Ernane Galvêas: Ou dá ou desce

É inaceitável a oposição que as Centrais dos Trabalhadores e alguns políticos do PT vêm fazendo contra a Reforma da Previdência Social. Agora, o Governo colocou a bala na agulha: ou se faz a reforma, como proposto ou vamos ter um aumento de 10% nos tributos.

E daí? Daí um desemprego massacrante abrindo as portas para a convulsão social. E onde estarão as Centrais Sindicais e os políticos radicais da oposição?

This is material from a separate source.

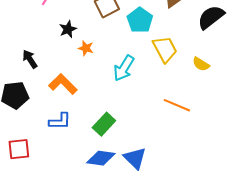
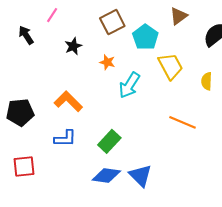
orange star: (86, 48) -> (107, 62), moved
black arrow: (30, 59) -> (26, 35), moved
yellow semicircle: (201, 64) -> (207, 81), turned 60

O Governo do Presidente Temer e o Congresso Nacional concordaram com o descalabro de que a União vai gastar mais R$170,5 bilhões do que arrecadar em 2016. Desse total, R$146 bilhões, ou 85,5% são de responsabilidade da Previdência Social. Para 2017, o déficit vai prosseguir com R$139 bilhões, apesar de todos os cortes de gastos anunciados. A dívida pública vai ultrapassar todos os limites do bom senso e, possivelmente, chegar a 80% do PIB. Não há como evitar essa tragédia, com o déficit do SGPS mais os juros escorchantes de cerca de R$500 bilhões.

O TAMANHO DO DESASTRE

“Os resultados sociais e econômicos do último quinquênio (2011- 2015) revelam o desastre: 1º) um aumento do desemprego que agora atinge mais de 11 milhões de trabalhadores; 2º) uma regressão na distribuição de renda; 3º) uma estagnação do PIB total, mas uma queda de 4% no PIB per capita; 4º) uma taxa de inflação de 40%, quando a meta era de 25%; 5º) um déficit acumulado em conta corrente que somou quase US$400 bilhões e destruiu o setor industrial; 6º) um déficit fiscal de 6% em 2014 e 10% em 2015; 7º) um aumento da relação dívida bruta/PIB de 52% para 66% e, por fim, mas não por último, 8º) a perda do "rating" soberano que havíamos obtido em 2011!”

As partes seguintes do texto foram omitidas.